The existence of LLVM and the likes, the fact that Javascript got a HUGE speedup in the past 5 years seems to be an indication that it is by essence a factor that can be tuned eventually. I doubt a "slow" language will ever get to be C in that regard, but I also doubt C will ever provide the kind of ease of mind that a more inherently modern and secure language like Rust offers out of the box thanks to its memory management model. And at the end of the day, in a web-centric world, the latter might well be what programmers and users alike happen to care more about.

2 comments

It's a little silly to quibble about speed when the language is still being designed. There is plenty of time to optimize the language; there's not much technical barrier to matching the speed of c/c++, especially when allowing unsafe code.

However, something I've noticed from the land of C++ is some peoples' issue with the idea that thread safety is difficult. In fact, they appear to downright bristle at the idea that they might not write perfect code and that they might lose the ability to run with fast-but-not-correct code. I don't think this is a conscious reaction, but it seems similar to what's going on in the article.

This is an interesting question, but I'm not convinced it is the case. Many people have argued that Java, Ruby, (insert favorite language here) will one day match the speed of C, it just requires more advanced tooling, but that promise has never been fulfilled. Many abstractions come with a cost, just look at the jump between C and C++. Perhaps Rust will match the speed of C, but I don't think it is certain.
> Many people have argued that Java, Ruby, (insert favorite language here) will one day match the speed of C, it just requires more advanced tooling, but that promise has never been fulfilled.

The primary block to this is memory management. Rust allows a superset of C/C++ memory management techniques, so there is literally no technical reason you shouldn't be able to port a c program to the equivalent rust program. Unlike java, go, etc., this doesn't break new ground in terms of optimization but rather verification of existing systems programming techniques.

To put this another way, you could write a rust -> c++ compiler and "automagically" get the speed of c++, but the same could not be said of Java.

The one area of which I'm unaware is pointer aliasing (in unsafe code, obviously). I am not entirely sure how well rust can restrict the types to optimize exclusive access to a memory region ala the c `restrict` keyword. But there's always inline assembly if that fails.

&mut pointers ensure that they are the _only_ reachable alias to a given bit of memory.
So, it's functionally equivalent to a "restrict" keyword in unsafe mode? (i.e. you can alias without the compiler being able to prove it as if you weren't aliasing.)
My C is a bit Rusty, so I'll say that they follow http://llvm.org/docs/LangRef.html#noalias which says

    > Note that this definition of noalias is intentionally similar to the
    > definition of restrict in C99 for function arguments.
I'm not sure if they just mean 'similar' or if it's actually exact.

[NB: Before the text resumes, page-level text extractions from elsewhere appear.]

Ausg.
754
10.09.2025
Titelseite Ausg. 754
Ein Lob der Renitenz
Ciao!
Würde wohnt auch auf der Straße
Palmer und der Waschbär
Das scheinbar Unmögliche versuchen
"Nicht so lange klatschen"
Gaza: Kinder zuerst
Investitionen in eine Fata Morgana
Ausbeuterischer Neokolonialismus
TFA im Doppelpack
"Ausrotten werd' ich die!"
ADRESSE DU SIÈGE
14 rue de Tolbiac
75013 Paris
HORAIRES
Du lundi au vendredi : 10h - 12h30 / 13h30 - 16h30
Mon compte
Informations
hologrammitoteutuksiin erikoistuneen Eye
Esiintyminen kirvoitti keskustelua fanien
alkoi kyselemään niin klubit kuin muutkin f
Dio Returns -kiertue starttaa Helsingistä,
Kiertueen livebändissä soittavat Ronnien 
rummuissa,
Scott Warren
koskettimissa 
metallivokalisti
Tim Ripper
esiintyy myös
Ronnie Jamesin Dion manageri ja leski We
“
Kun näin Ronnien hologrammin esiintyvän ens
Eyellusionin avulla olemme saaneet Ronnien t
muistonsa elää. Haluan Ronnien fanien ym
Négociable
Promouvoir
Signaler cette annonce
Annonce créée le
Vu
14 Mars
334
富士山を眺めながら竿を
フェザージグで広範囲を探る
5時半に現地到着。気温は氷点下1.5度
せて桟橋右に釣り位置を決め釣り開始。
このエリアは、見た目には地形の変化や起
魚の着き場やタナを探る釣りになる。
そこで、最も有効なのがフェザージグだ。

If you alias, you might break, as optimizations will assume otherwise.

Oh, and `&mut` pointers are safe to use, not unsafe.

We're already faster than C in some benchmarks, (and slower in others, of course) and since we use LLVM on the backend, we can take advantage of all of the performance work that's put into Clang and friends as well.
I also forsee a significant speedup in complex applications caused by programmers being more free to do pointer gymnastics because they know that there won't be use after free or anything (as compared to using refcounting everywhere or a GC).

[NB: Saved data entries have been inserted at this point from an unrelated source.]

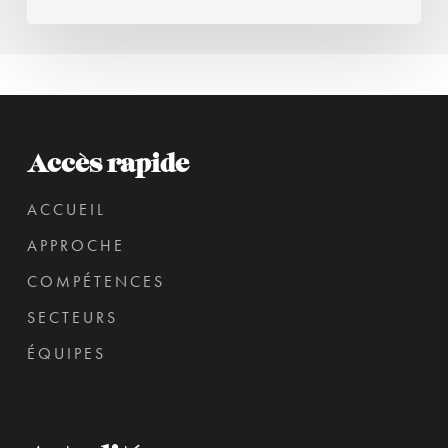
Accès rapide
ACCUEIL
APPROCHE
COMPÉTENCES
SECTEURS
ÉQUIPES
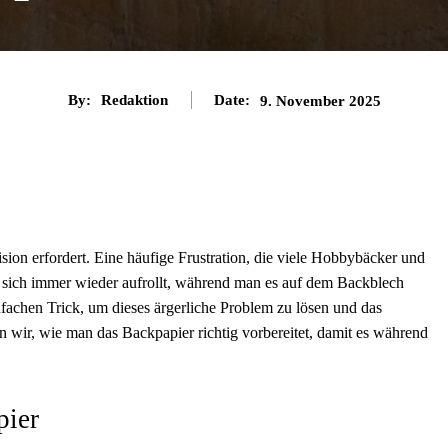
By:
Redaktion
Date:
9. November 2025
sion erfordert. Eine häufige Frustration, die viele Hobbybäcker und
s sich immer wieder aufrollt, während man es auf dem Backblech
nfachen Trick, um dieses ärgerliche Problem zu lösen und das
en wir, wie man das Backpapier richtig vorbereitet, damit es während
pier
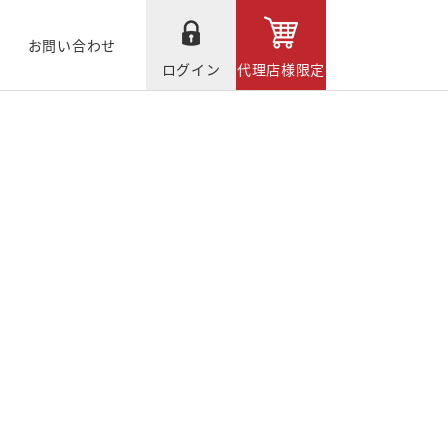
お問い合わせ
ログイン
代理店様限定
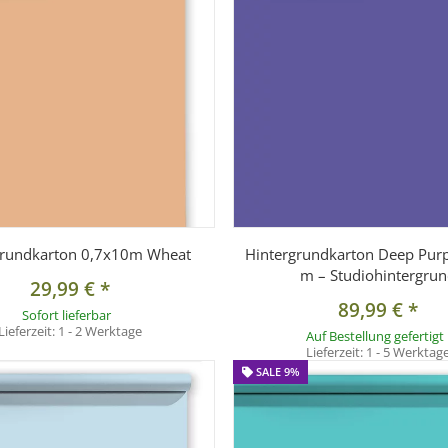
grundkarton 0,7x10m Wheat
Hintergrundkarton Deep Purp
m – Studiohintergru
29,99 €
*
89,99 €
*
Sofort lieferbar
Lieferzeit:
1 - 2 Werktage
Auf Bestellung gefertigt
Lieferzeit:
1 - 5 Werktag
SALE 9%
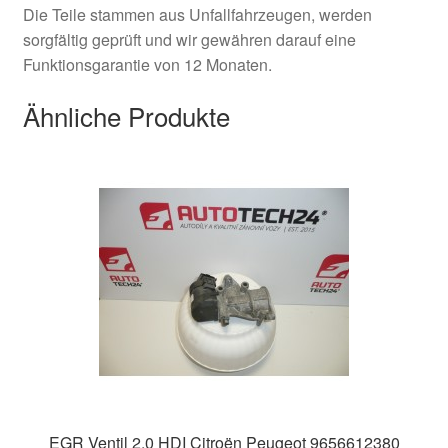
Die Teile stammen aus Unfallfahrzeugen, werden
sorgfältig geprüft und wir gewähren darauf eine
Funktionsgarantie von 12 Monaten.
Ähnliche Produkte
EGR Ventil 2.0 HDI Citroën Peugeot 9656612380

(http://manishearth.github.io/blog/2015/05/03/where-rust-real... has an example for others reading this thread)

Java/Go use a GC and have certain design principles which place an upper bound on the speed unless you want to break backwards compatibility.

Rust does not. The main issue with Rust is that we haven't gotten around to optimizing the IR properly. It's something which can be done backwards compatibly without changing the actual language at all.

The only design component I can think of which leads to bad perf is the drop flag. And that's something that should go away soon (Rust doesn't guarantee that destructors will run using this model only, so it can be changed)

It is for the tasks that Rust is designed for. Rust is supposed to be a systems language; it is supposed to be the language used for writing web browsers etc, really performance critical stuff.

That was the whole big deal about Rust; that it's possible to get all of the nice functional stuff, the type safety etc yet still get fantastic performance.

You're meant to write your optimising Javascript VM in Rust, basically, your SSL library etc.

I'm not saying that Rust's performance is bad, or won't be good - and certainly that article convinces me of nothing. Nevertheless, if Rust were to be found to be only a little faster than Java for tight loops etc, that'd be disappointing.